El grupeto mira atentamente al que, en el centro, da las indicaciones, uno acostumbrado a mandar y a gritar.
A una señal, antes incluso, tal y como su rebeldía natural le indica, el joven de la izquierda comienza a correr hacia el agua. Torso encorvado hacia adelante, atlético porte de medio melé en busca del oval, corre decidido y salta, sin esperar a nadie, hacia adelante, al frente, el agua es suya. Quiera Dios que la vida también lo sea.
El adolescente de la derecha, espigado, corre agrandando la zancada, cual alapívot sorprendido por el corto sprint y salta hacia arriba, siempre arriba, allá donde se recogen todos los balones. Con paciencia, con mimo, con tesón, todos serán suyos.

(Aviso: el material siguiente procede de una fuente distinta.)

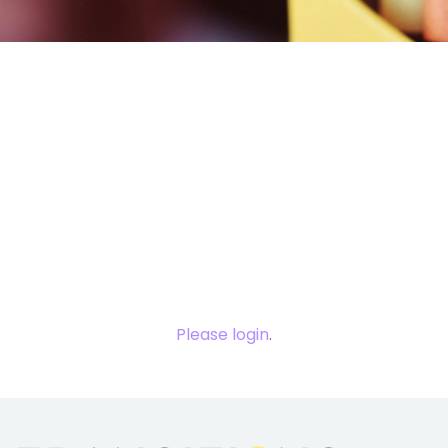
You need to
login to view
this content.
Please login
.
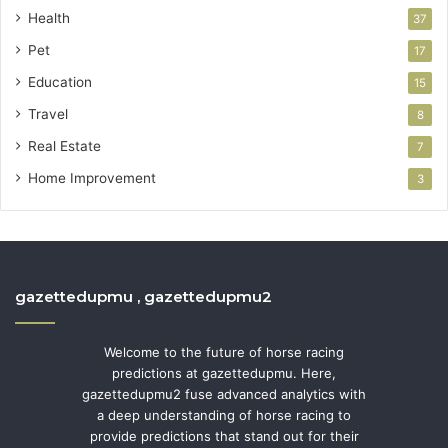
Health
37
Pet
17
Education
15
Travel
8
Real Estate
7
Home Improvement
3
gazettedupmu , gazettedupmu2
Welcome to the future of horse racing
predictions at gazettedupmu. Here,
gazettedupmu2 fuse advanced analytics with
a deep understanding of horse racing to
provide predictions that stand out for their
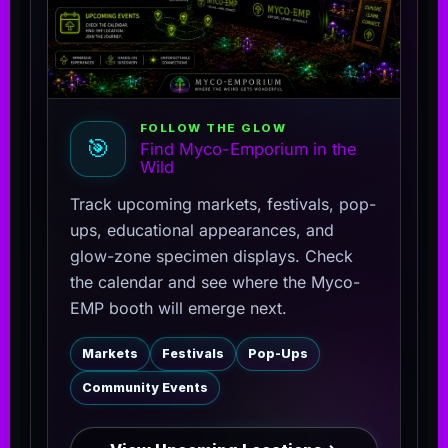
FOLLOW THE GLOW
🎯
Find Myco-Emporium in the
Wild
Track upcoming markets, festivals, pop-
ups, educational appearances, and
glow-zone specimen displays. Check
the calendar and see where the Myco-
EMP booth will emerge next.
Markets
Festivals
Pop-Ups
Community Events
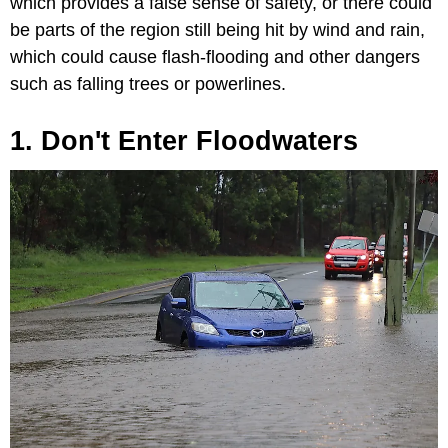
which provides a false sense of safety, or there could
be parts of the region still being hit by wind and rain,
which could cause flash-flooding and other dangers
such as falling trees or powerlines.
1. Don't Enter Floodwaters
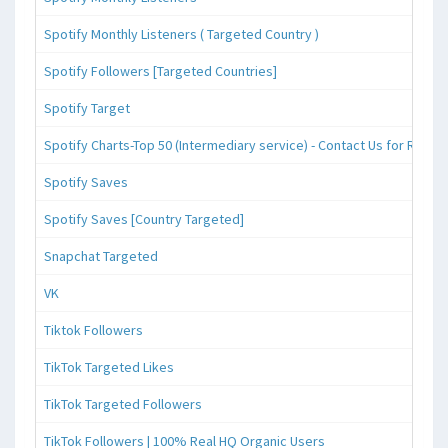
Spotify Monthly Listeners ( Targeted Country )
Spotify Followers [Targeted Countries]
Spotify Target
Spotify Charts-Top 50 (Intermediary service) - Contact Us for Reque
Spotify Saves
Spotify Saves [Country Targeted]
Snapchat Targeted
VK
Tiktok Followers
TikTok Targeted Likes
TikTok Targeted Followers
TikTok Followers | 100% Real HQ Organic Users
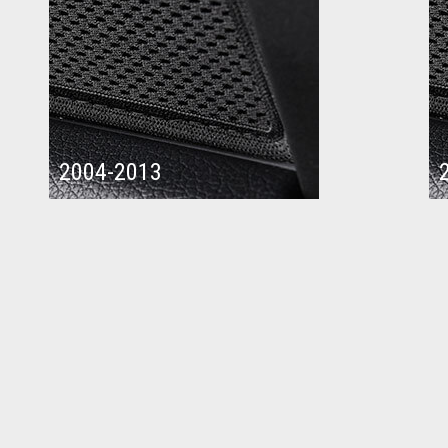
2004-2013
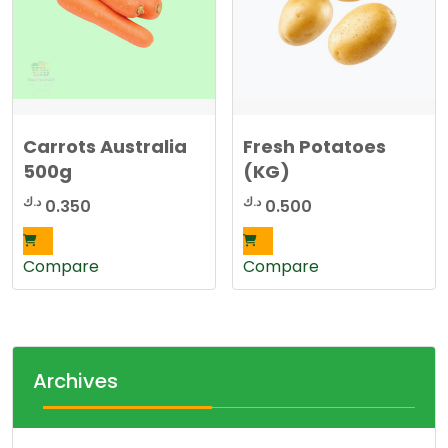
Carrots Australia
Fresh Potatoes
500g
(KG)
د.ك
د.ك
0.350
0.500
Compare
Compare
Archives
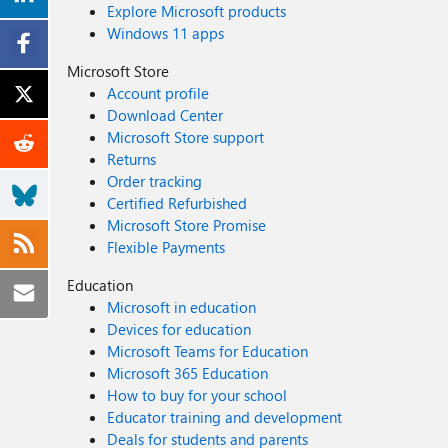
Explore Microsoft products
Windows 11 apps
Microsoft Store
Account profile
Download Center
Microsoft Store support
Returns
Order tracking
Certified Refurbished
Microsoft Store Promise
Flexible Payments
Education
Microsoft in education
Devices for education
Microsoft Teams for Education
Microsoft 365 Education
How to buy for your school
Educator training and development
Deals for students and parents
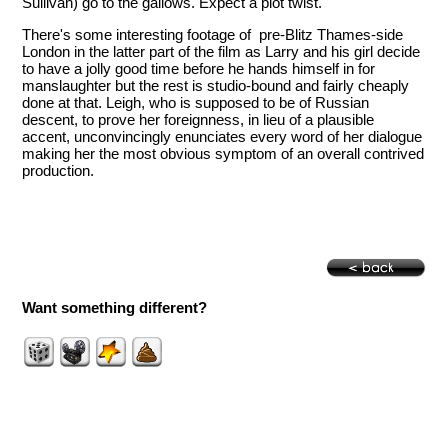
Sullivan) go to the gallows. Expect a plot twist.
There's some interesting footage of pre-Blitz Thames-side
London in the latter part of the film as Larry and his girl decide
to have a jolly good time before he hands himself in for
manslaughter but the rest is studio-bound and fairly cheaply
done at that. Leigh, who is supposed to be of Russian
descent, to prove her foreignness, in lieu of a plausible
accent, unconvincingly enunciates every word of her dialogue
making her the most obvious symptom of an overall contrived
production.
Want something different?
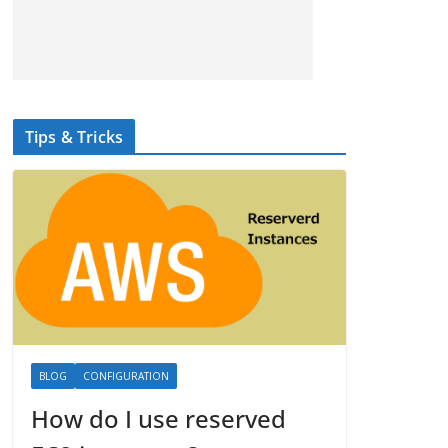
Tips & Tricks
BLOG
CONFIGURATION
How do I use reserved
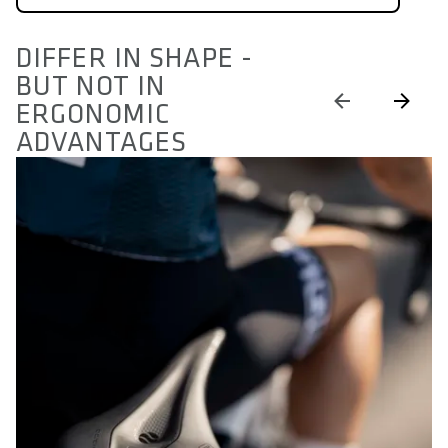
DIFFER IN SHAPE -
BUT NOT IN
ERGONOMIC
ADVANTAGES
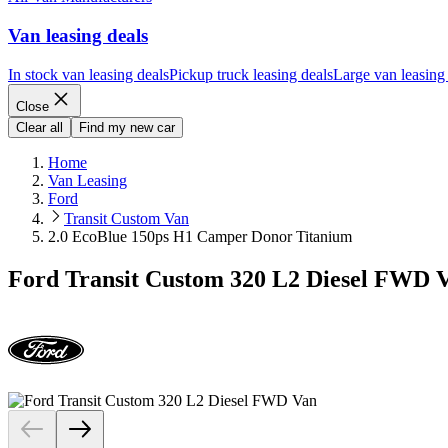
Van leasing deals
In stock van leasing deals
Pickup truck leasing deals
Large van leasing
Close
Clear all
Find my new car
Home
Van Leasing
Ford
Transit Custom Van
2.0 EcoBlue 150ps H1 Camper Donor Titanium
Ford Transit Custom 320 L2 Diesel FWD 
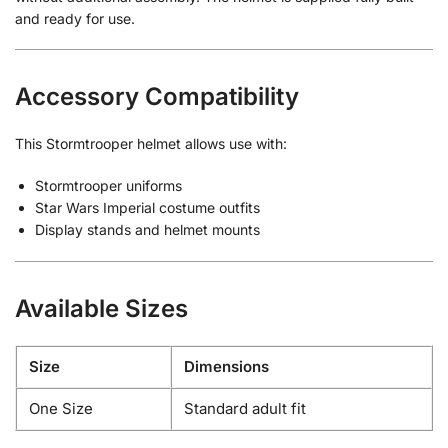
and ready for use.
Accessory Compatibility
This Stormtrooper helmet allows use with:
Stormtrooper uniforms
Star Wars Imperial costume outfits
Display stands and helmet mounts
Available Sizes
Size
Dimensions
One Size
Standard adult fit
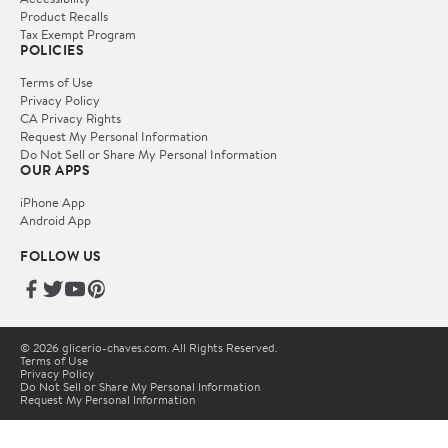
Product Recalls
Tax Exempt Program
POLICIES
Terms of Use
Privacy Policy
CA Privacy Rights
Request My Personal Information
Do Not Sell or Share My Personal Information
OUR APPS
iPhone App
Android App
FOLLOW US
© 2026 glicerio-chaves.com. All Rights Reserved.
Terms of Use
Privacy Policy
Do Not Sell or Share My Personal Information
Request My Personal Information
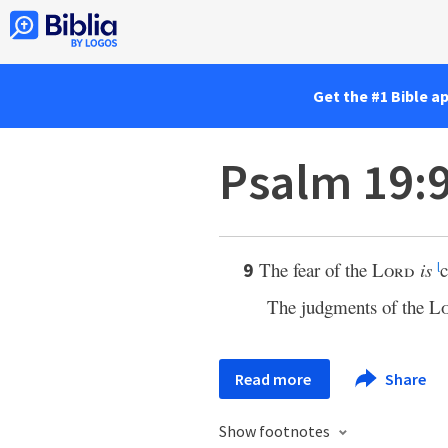
Get the #1 Bible a
Psalm 19:
The fear of the
Lord
is
c
9
l
The judgments of the
L
Read more
Share
Show footnotes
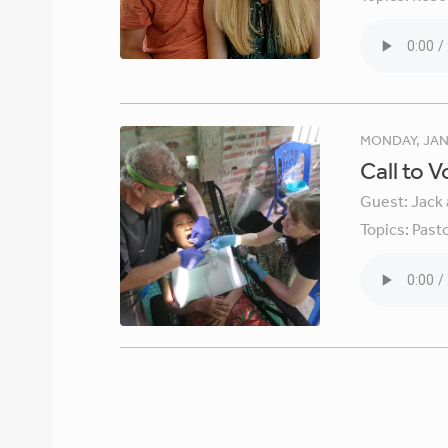
MONDAY, JAN
Call to 
Guest:
Jack 
Topics:
Pasto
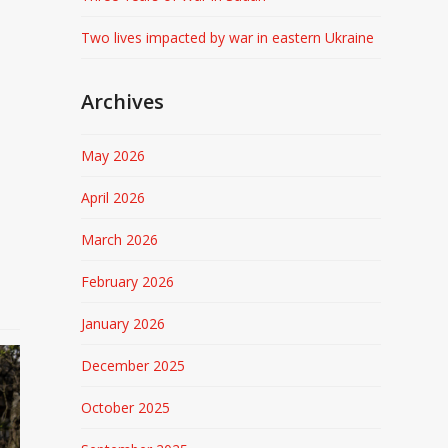
Two lives impacted by war in eastern Ukraine
Archives
May 2026
April 2026
March 2026
February 2026
January 2026
December 2025
October 2025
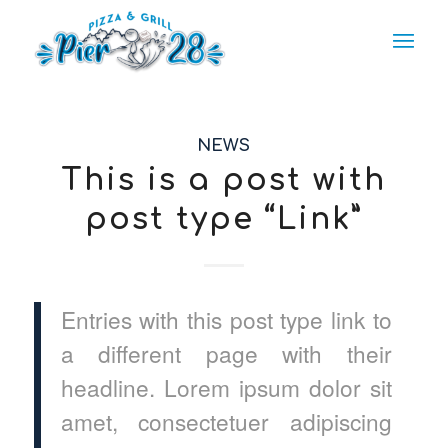
NEWS
This is a post with
post type “Link”
Entries with this post type link to
a different page with their
headline. Lorem ipsum dolor sit
amet, consectetuer adipiscing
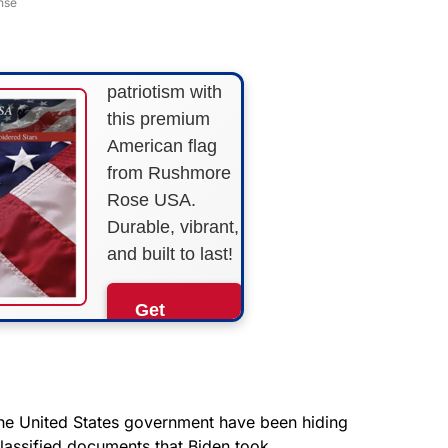
nse
STRIPES!
Show your
patriotism with
this premium
American flag
from Rushmore
Rose USA.
Durable, vibrant,
and built to last!
Get
Yours
Now!
As an Amazon
the United States government have been hiding
Associate, we earn from
lassified documents that Biden took.
qualifying purchases.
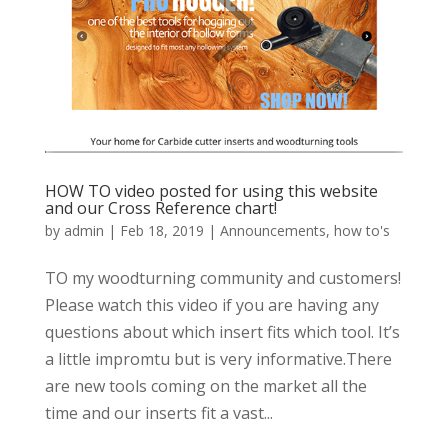
HOW TO video posted for using this website
and our Cross Reference chart!
by
admin
|
Feb 18, 2019
|
Announcements
,
how to's
TO my woodturning community and customers!
Please watch this video if you are having any
questions about which insert fits which tool. It’s
a little impromtu but is very informative.There
are new tools coming on the market all the
time and our inserts fit a vast...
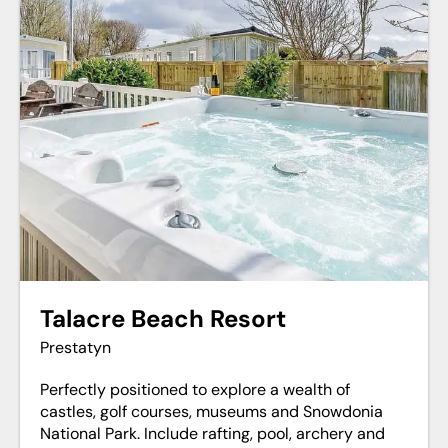
Talacre Beach Resort
Prestatyn
Perfectly positioned to explore a wealth of
castles, golf courses, museums and Snowdonia
National Park. Include rafting, pool, archery and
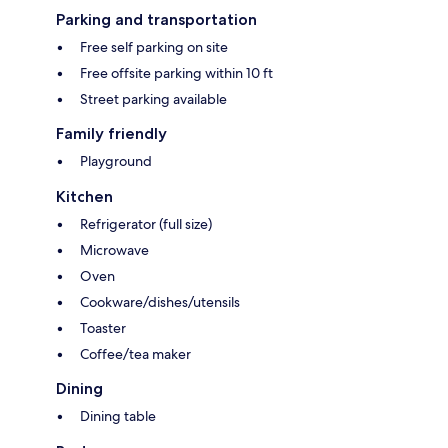
Parking and transportation
Free self parking on site
Free offsite parking within 10 ft
Street parking available
Family friendly
Playground
Kitchen
Refrigerator (full size)
Microwave
Oven
Cookware/dishes/utensils
Toaster
Coffee/tea maker
Dining
Dining table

La mujer del biquini de colores, disciplinada como si hubiera nacido prusiana, no quita ojo y no arranca hasta que le toca. Después, todo seguridad, sentido, rigor, mirada abajo, pisada segura, entra en el agua sin perder la compostura. Ella es así.
La jovencita de la derecha duda al principio, como si hubiera llegado tarde. Luego se recompone y avanza, en el lugar que le corresponde, rotunda hacia el agua. Exótica y discreta a la vez, la vida le sonrió hace tiempo y seguro que lo sabe, o lo sabrá. Que no pierda la sonrisa.
Pequeña aún, la chica del bañador verde solamente corre cuando todos ya han empezado. Salta la última, entra en el agua la última, pero perfectamente colocada, recogida. Tiempo tiene de ser más veloz, de ser más. Hechuras tiene, a fe mía.
Del viejo del centro no digo nada, que bastante tiene el hombre de tirarse dignamente sin dar un mal traspié.